Several people have sent me a link to the recent Yucalandia article about how Mexico is tightening supervision of foreigners’ visas and local income.

Nothing in this article is new or a surprise to me. It just says what I’ve been saying since I first came to Mexico — the old timers need to get with the times and the new timers need to learn the new rules and stop relying on and trusting old advice. Mexico is modernising at a rapid pace and keeps better records that can be accessed from anywhere in the country thanks to new computer databases. Foreigners need to stop treating Mexico like their playground and start treating it with respect.

In particular, this article deals with how many foreigners/expats are cheating the tax system by not declaring their income in Mexico. Read the article for more all the details.

I’m not sure why people keep feeling a need to send me this link. Maybe because I’ve talked a few times about starting an Airbnb business here? Well, let me reassure you all that after years of not being able to follow Canadian laws (while still doing the very best to fulfil my tax obligations), I am super happy to be in a country where I can live the life I want and I have every intention of complying with the laws to the best of my ability. That means no Airbnb business until I gain “lucrativo” status, which would allow me to start a business here and earn income. I am going to ask at residente temporal visa renewal time if that would be possible or, worst case, I’ll wait until I’m granted permanent residency, at which point I’ll automatically get the right to work and earn money in Mexico.

But wait, some of you say. Aren’t you working in Mexico? Technically yes.
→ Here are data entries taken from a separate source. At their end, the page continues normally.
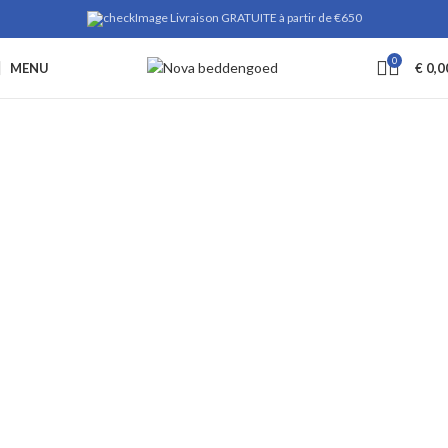
Livraison GRATUITE à partir de €650
0
MENU
€
0,0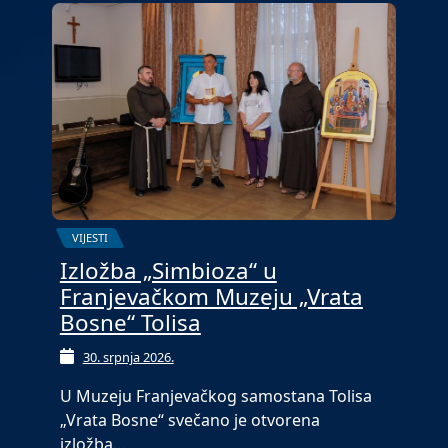
VIJESTI
Izložba „Simbioza“ u
Franjevačkom Muzeju „Vrata
Bosne“ Tolisa
30. srpnja 2026.
U Muzeju Franjevačkog samostana Tolisa
„Vrata Bosne“ svečano je otvorena
izložba…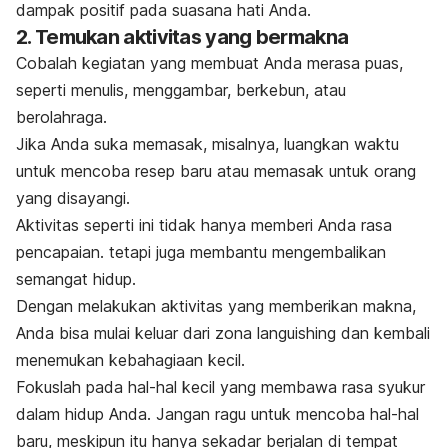
dampak positif pada suasana hati Anda.
2. Temukan aktivitas yang bermakna
Cobalah kegiatan yang membuat Anda merasa puas,
seperti menulis, menggambar, berkebun, atau
berolahraga.
Jika Anda suka memasak, misalnya, luangkan waktu
untuk mencoba resep baru atau memasak untuk orang
yang disayangi.
Aktivitas seperti ini tidak hanya memberi Anda rasa
pencapaian. tetapi juga membantu mengembalikan
semangat hidup.
Dengan melakukan aktivitas yang memberikan makna,
Anda bisa mulai keluar dari zona
languishing
dan kembali
menemukan kebahagiaan kecil.
Fokuslah pada hal-hal kecil yang membawa rasa syukur
dalam hidup Anda. Jangan ragu untuk
mencoba hal-hal
baru
, meskipun itu hanya sekadar berjalan di tempat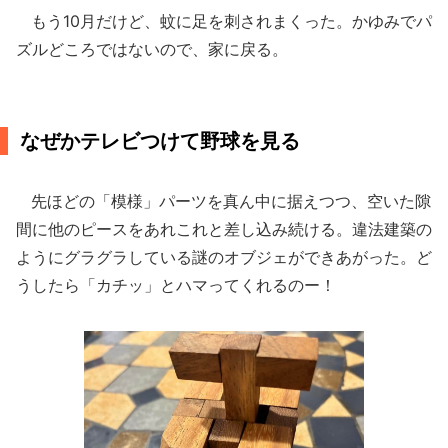
もう10月だけど、蚊に足を刺されまくった。かゆみでパ
ズルどころではないので、家に戻る。
なぜかテレビつけて野球を見る
先ほどの「模様」パーツを真ん中に据えつつ、空いた隙
間に他のピースをあれこれと差し込み続ける。違法建築の
ようにグラグラしている謎のオブジェができあがった。ど
うしたら「カチッ」とハマってくれるのー！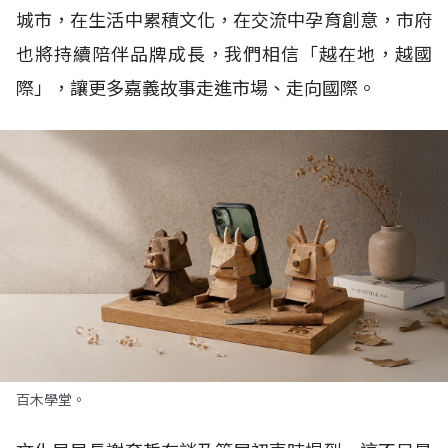
城市，在生活中累積文化，在交流中孕育創意，市府
也將持續陪伴品牌成長，我們相信「越在地，越國
際」，讓更多嘉義故事走進市場、走向國際。
百木學堂。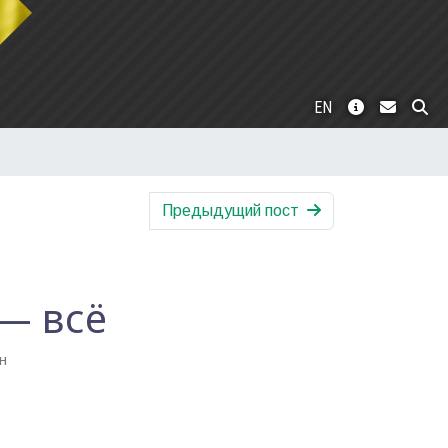
EN
Предыдущий пост
— всё
н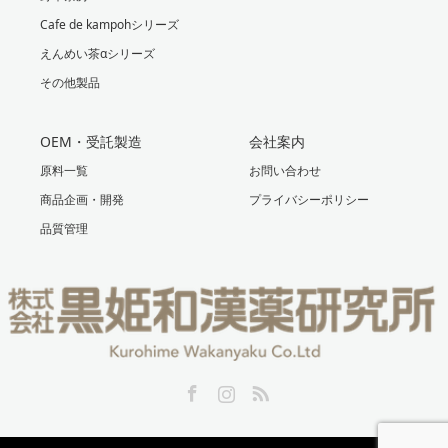
Cafe de kampohシリーズ
えんめい茶αシリーズ
その他製品
OEM・受託製造
会社案内
原料一覧
お問い合わせ
商品企画・開発
プライバシーポリシー
品質管理
Facebook
Instagram
RSS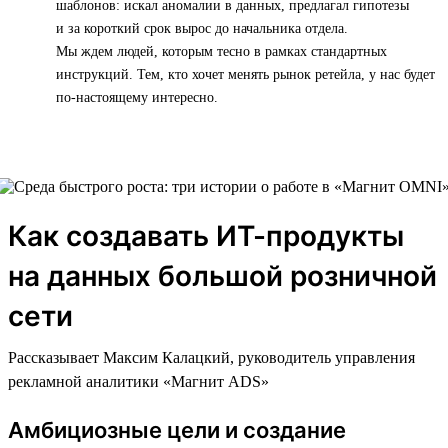
шаблонов: искал аномалии в данных, предлагал гипотезы
и за короткий срок вырос до начальника отдела.
Мы ждем людей, которым тесно в рамках стандартных
инструкций. Тем, кто хочет менять рынок ретейла, у нас будет
по-настоящему интересно.
Как создавать ИТ-продукты
на данных большой розничной
сети
Рассказывает Максим Калацкий, руководитель управления
рекламной аналитики «Магнит ADS»
Амбициозные цели и создание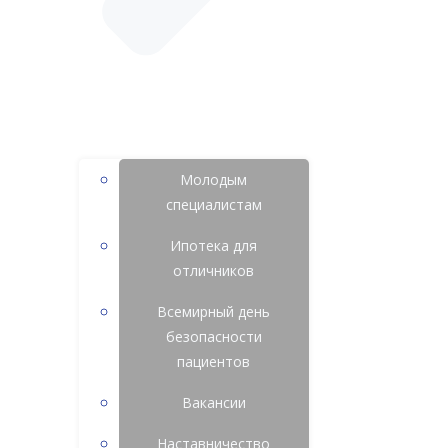
Молодым
специалистам
Ипотека для
отличников
Всемирный день
безопасности
пациентов
Вакансии
Наставничество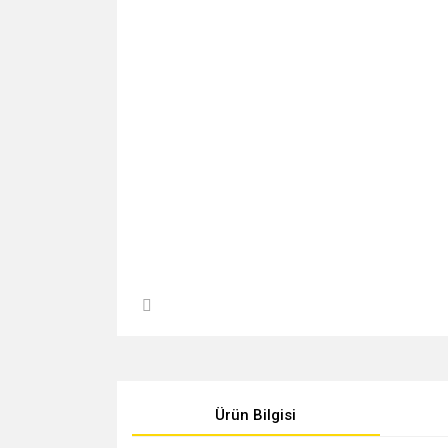
Ürün Bilgisi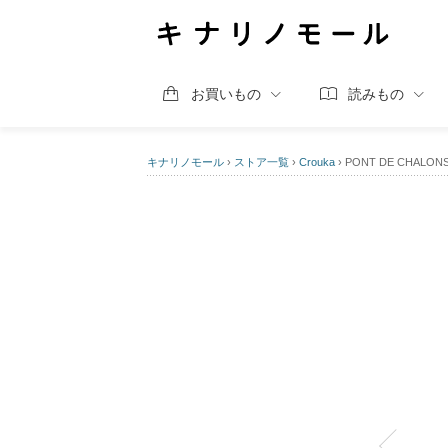
お買いもの
読みもの
キナリノモール
›
ストア一覧
›
Crouka
›
PONT DE CHA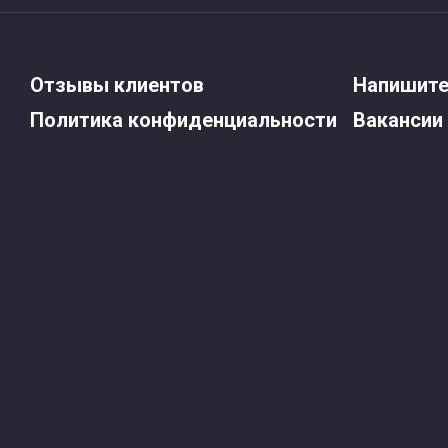
Отзывы клиентов
Напишите
Политика конфиденциальности
Вакансии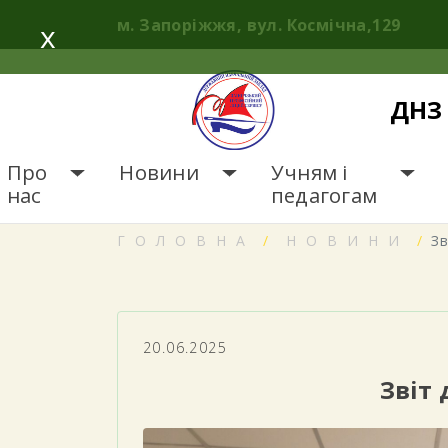
Skip
м. Запоріжжя, вул. Космічна,129
x
to
content
ДНЗ 
Про
Новини
Учням і
нас
педагогам
ГОЛОВНА
НОВИНИ
Зв
20.06.2025
Звіт 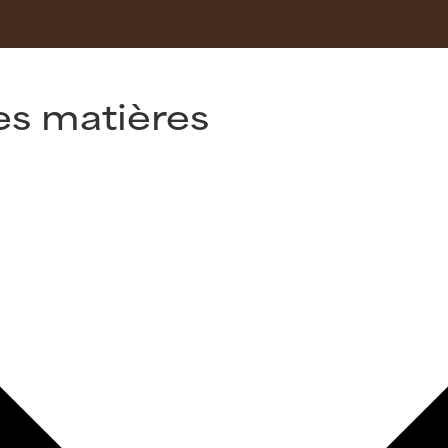
es matières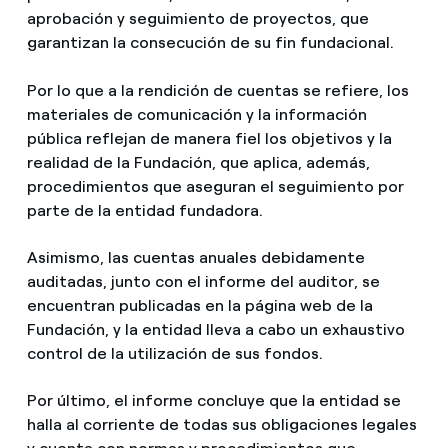
aprobación y seguimiento de proyectos, que
garantizan la consecución de su fin fundacional.
Por lo que a la rendición de cuentas se refiere, los
materiales de comunicación y la información
pública reflejan de manera fiel los objetivos y la
realidad de la Fundación, que aplica, además,
procedimientos que aseguran el seguimiento por
parte de la entidad fundadora.
Asimismo, las cuentas anuales debidamente
auditadas, junto con el informe del auditor, se
encuentran publicadas en la página web de la
Fundación, y la entidad lleva a cabo un exhaustivo
control de la utilización de sus fondos.
Por último, el informe concluye que la entidad se
halla al corriente de todas sus obligaciones legales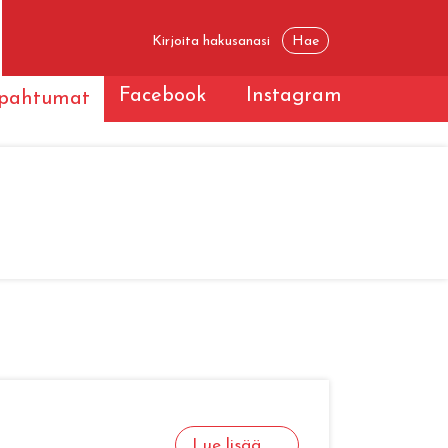
Facebook
Instagram
apahtumat
Lue lisää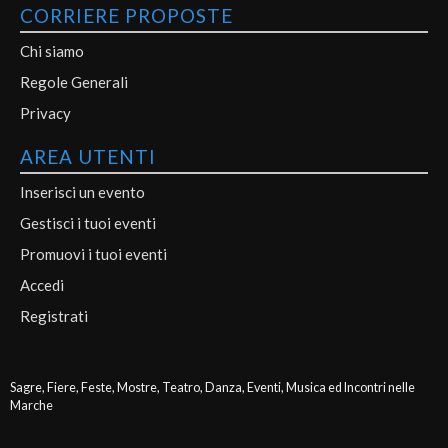
CORRIERE PROPOSTE
Chi siamo
Regole Generali
Privacy
AREA UTENTI
Inserisci un evento
Gestisci i tuoi eventi
Promuovi i tuoi eventi
Accedi
Registrati
Sagre, Fiere, Feste, Mostre, Teatro, Danza, Eventi, Musica ed Incontri nelle
Marche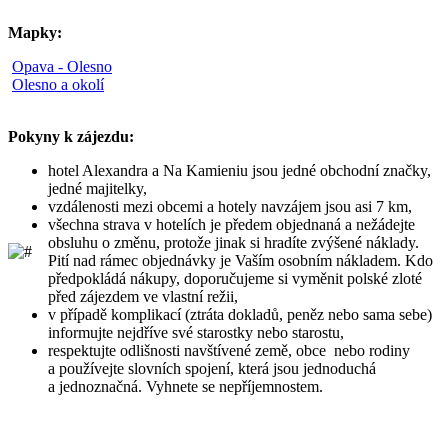
Mapky:
Opava - Olesno
Olesno a okolí
Pokyny k zájezdu:
hotel Alexandra a Na Kamieniu jsou jedné obchodní značky,
jedné majitelky,
vzdálenosti mezi obcemi a hotely navzájem jsou asi 7 km,
všechna strava v hotelích je předem objednaná a nežádejte
obsluhu o změnu, protože jinak si hradíte zvýšené náklady.
Pití nad rámec objednávky je Vaším osobním nákladem. Kdo
předpokládá nákupy, doporučujeme si vyměnit polské zloté
před zájezdem ve vlastní režii,
v případě komplikací (ztráta dokladů, peněz nebo sama sebe)
informujte nejdříve své starostky nebo starostu,
respektujte odlišnosti navštívené země, obce nebo rodiny
a používejte slovních spojení, která jsou jednoduchá
a jednoznačná. Vyhnete se nepříjemnostem.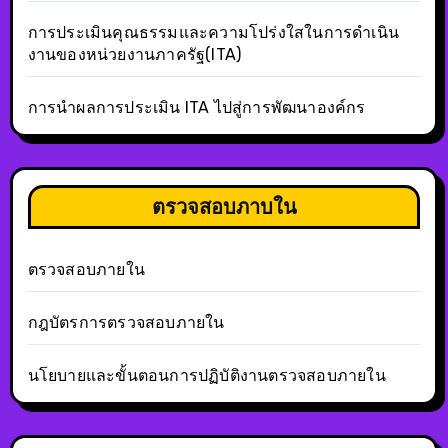
การประเมินคุณธรรมและความโปร่งใสในการดำเนิน
งานของหน่วยงานภาครัฐ(ITA)
การนำผลการประเมิน ITA ไปสู่การพัฒนาองค์กร
ตรวจสอบภาบใน
ตรวจสอบภายใน
กฎบัตรการตรวจสอบภายใน
นโยบายและขั้นตอนการปฏิบัติงานตรวจสอบภายใน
I don’t like to talk about financial matters in great details because everyone’s situation is so different, but I will say that there is no question at all that I am complying with Mexican law at this time. In Mexico’s eyes, I am not working in Mexico. I am physically in Mexico, yes, but doing work for a Canadian company for non-Mexican clients. All my money comes from outside of Mexico and only comes to Mexico after first going through US and Canadian banks. For them, my job is just like retirement income. I fully declared what I do to get my money and all my documents were examined at the consulate in Montreal and accepted. When I came here, I put on my paperwork that I’m a freelance transcriptionist and both the immigration offices in Progreso and Mexico City accepted that as well.

It is an inevitability that I will eventually start a company here since doing so would reduce my tax burden in Canada. I just need to let my immigration status settle a little and do a bit more research about how to do what I want to do. I will consult with a lawyer and accountant when that time comes.